WHAT IS BEING ASKED: Starting with the line containing "Кошельки (583, 163)" and going on through the line containing "Браслеты (680, 163)", return the lines of the data below exactly, and only those.

START EXCERPTED RECORDS

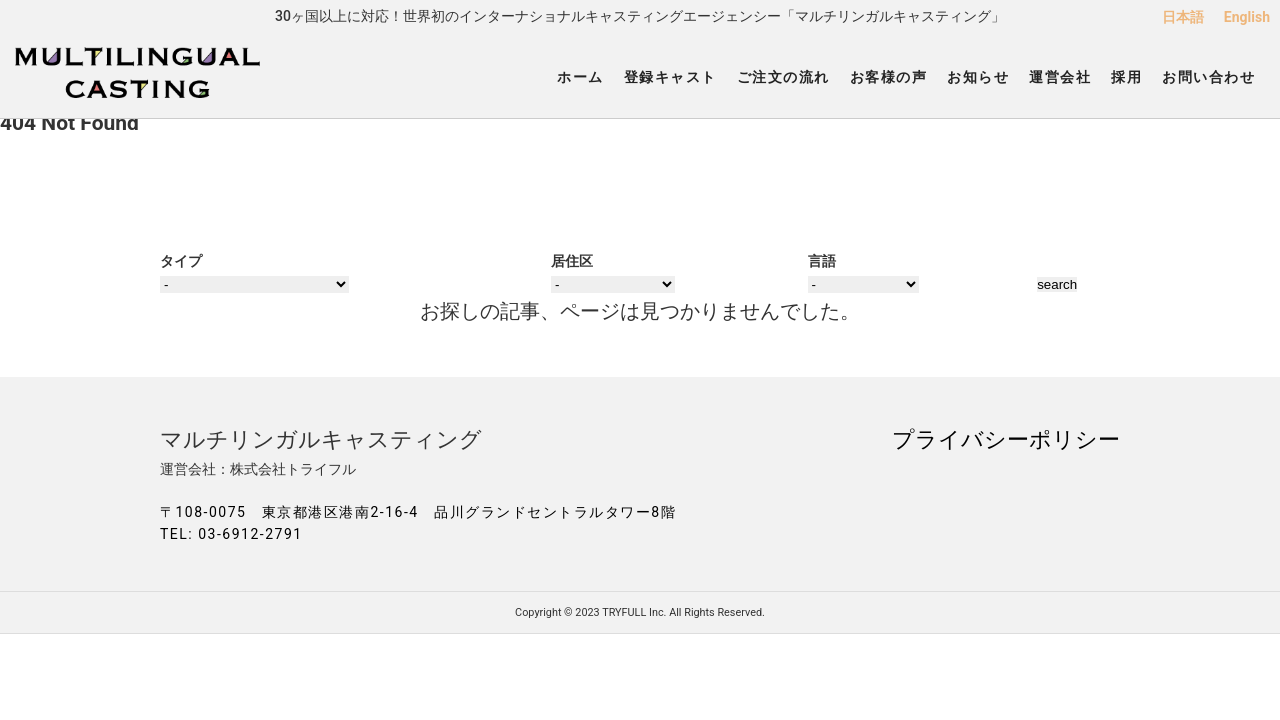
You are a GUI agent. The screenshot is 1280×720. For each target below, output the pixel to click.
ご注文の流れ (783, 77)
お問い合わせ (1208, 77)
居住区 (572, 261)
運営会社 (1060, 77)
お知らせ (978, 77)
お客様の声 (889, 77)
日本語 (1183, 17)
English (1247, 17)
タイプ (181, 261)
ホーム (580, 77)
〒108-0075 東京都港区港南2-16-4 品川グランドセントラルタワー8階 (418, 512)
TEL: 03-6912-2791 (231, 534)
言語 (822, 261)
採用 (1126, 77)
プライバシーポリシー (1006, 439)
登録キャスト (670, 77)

END EXCERPTED RECORDS
START EXCERPTED RECORDS

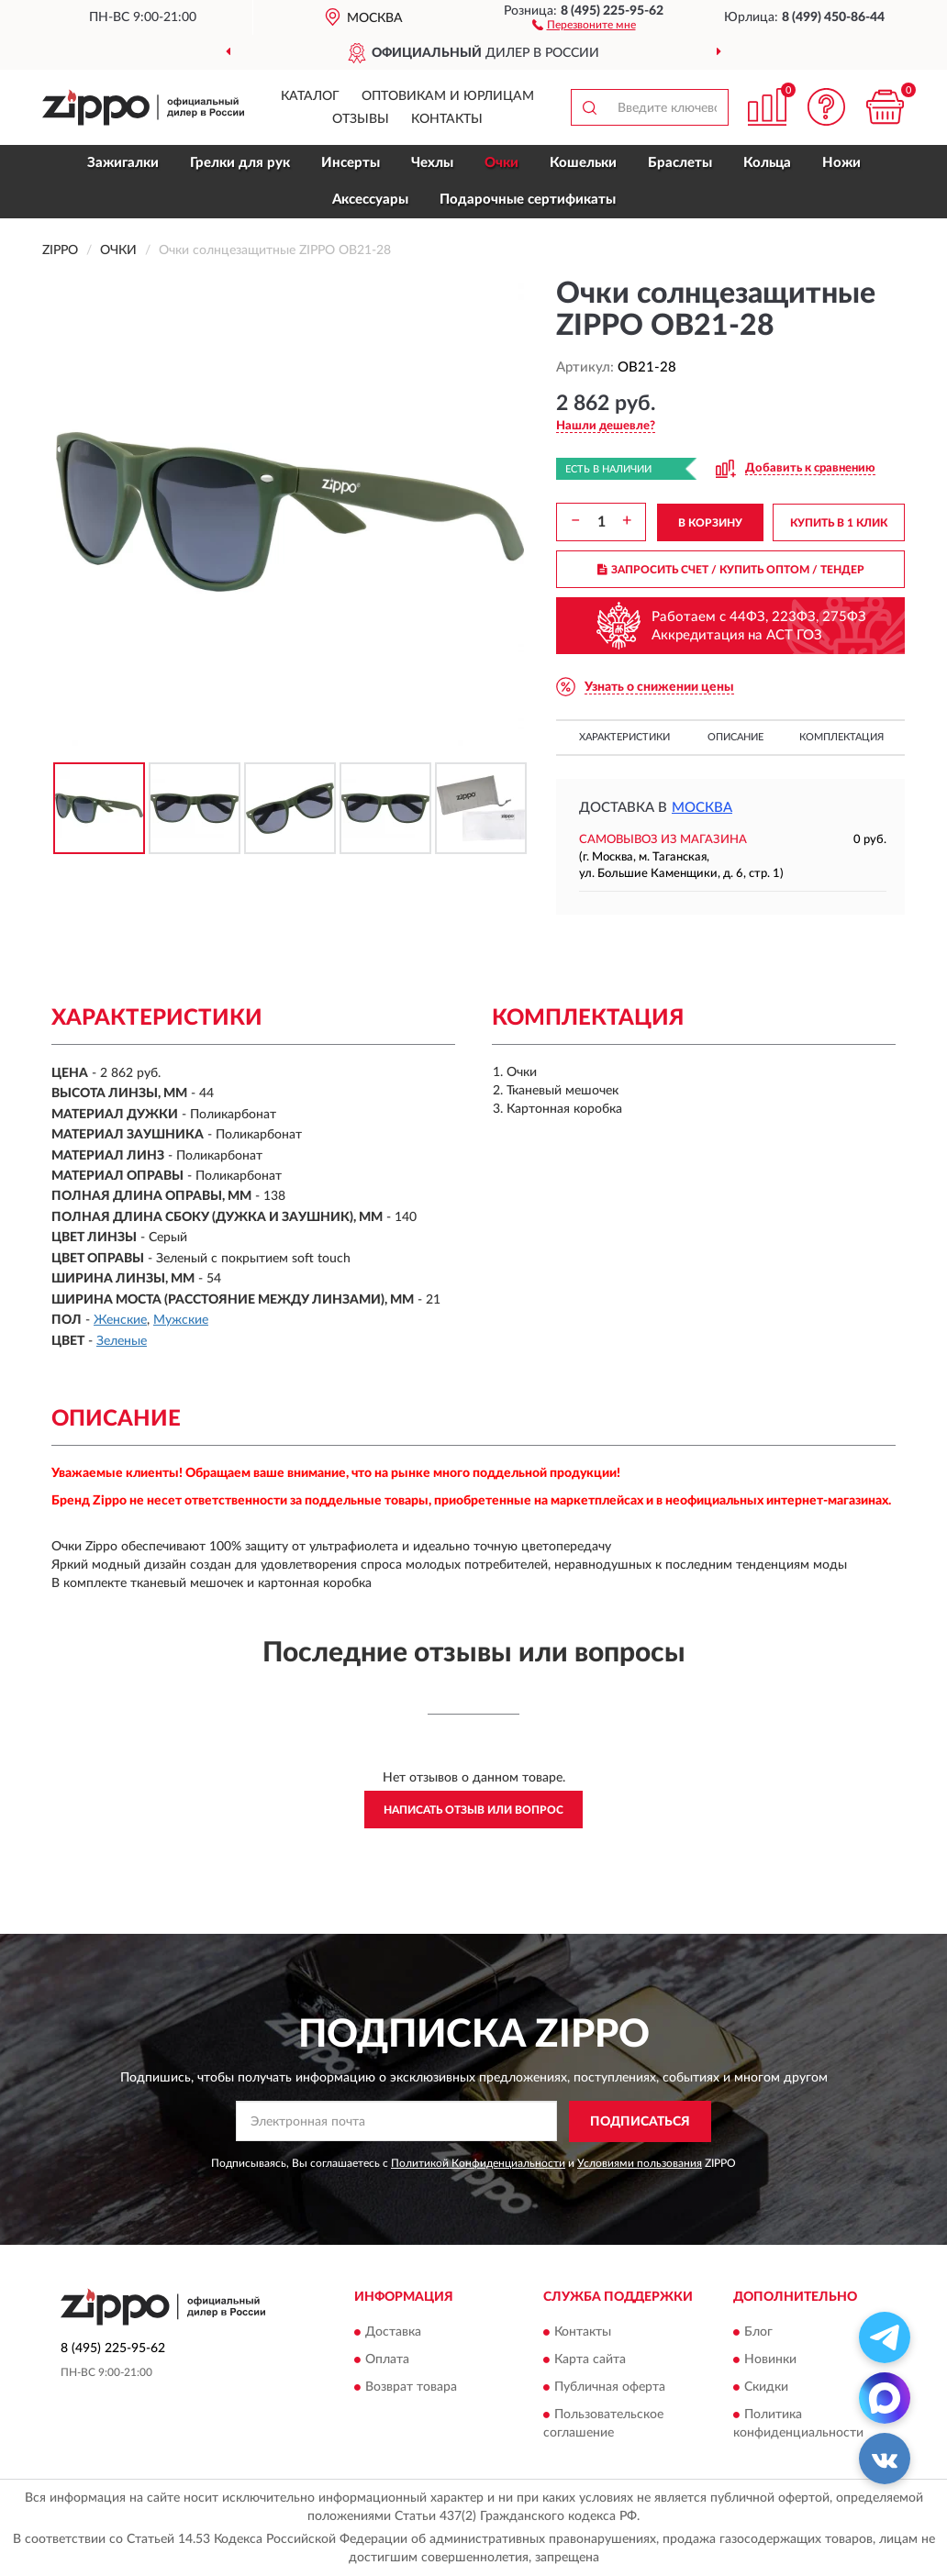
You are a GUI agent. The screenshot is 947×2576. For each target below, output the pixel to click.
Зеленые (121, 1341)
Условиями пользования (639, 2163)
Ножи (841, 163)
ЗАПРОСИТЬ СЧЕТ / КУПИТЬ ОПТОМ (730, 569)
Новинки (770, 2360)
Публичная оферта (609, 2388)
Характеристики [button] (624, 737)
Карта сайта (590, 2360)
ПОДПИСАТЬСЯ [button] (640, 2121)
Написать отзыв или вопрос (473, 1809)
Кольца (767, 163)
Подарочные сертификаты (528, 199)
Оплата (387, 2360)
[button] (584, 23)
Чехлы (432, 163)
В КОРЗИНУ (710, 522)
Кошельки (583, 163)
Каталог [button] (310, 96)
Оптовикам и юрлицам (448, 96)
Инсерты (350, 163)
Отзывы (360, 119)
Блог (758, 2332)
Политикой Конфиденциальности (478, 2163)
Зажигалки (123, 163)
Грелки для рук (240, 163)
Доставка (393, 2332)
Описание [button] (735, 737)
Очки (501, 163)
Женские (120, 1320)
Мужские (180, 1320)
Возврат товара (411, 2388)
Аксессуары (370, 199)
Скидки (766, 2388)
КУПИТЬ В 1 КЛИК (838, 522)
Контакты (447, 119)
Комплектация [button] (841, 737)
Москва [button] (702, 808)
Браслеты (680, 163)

END EXCERPTED RECORDS

WRITTEN SOLUTION:
Кошельки (583, 163)
Каталог [button] (310, 96)
Оптовикам и юрлицам (448, 96)
Инсерты (350, 163)
Отзывы (360, 119)
Блог (758, 2332)
Политикой Конфиденциальности (478, 2163)
Зажигалки (123, 163)
Грелки для рук (240, 163)
Доставка (393, 2332)
Описание [button] (735, 737)
Очки (501, 163)
Женские (120, 1320)
Мужские (180, 1320)
Возврат товара (411, 2388)
Аксессуары (370, 199)
Скидки (766, 2388)
КУПИТЬ В 1 КЛИК (838, 522)
Контакты (447, 119)
Комплектация [button] (841, 737)
Москва [button] (702, 808)
Браслеты (680, 163)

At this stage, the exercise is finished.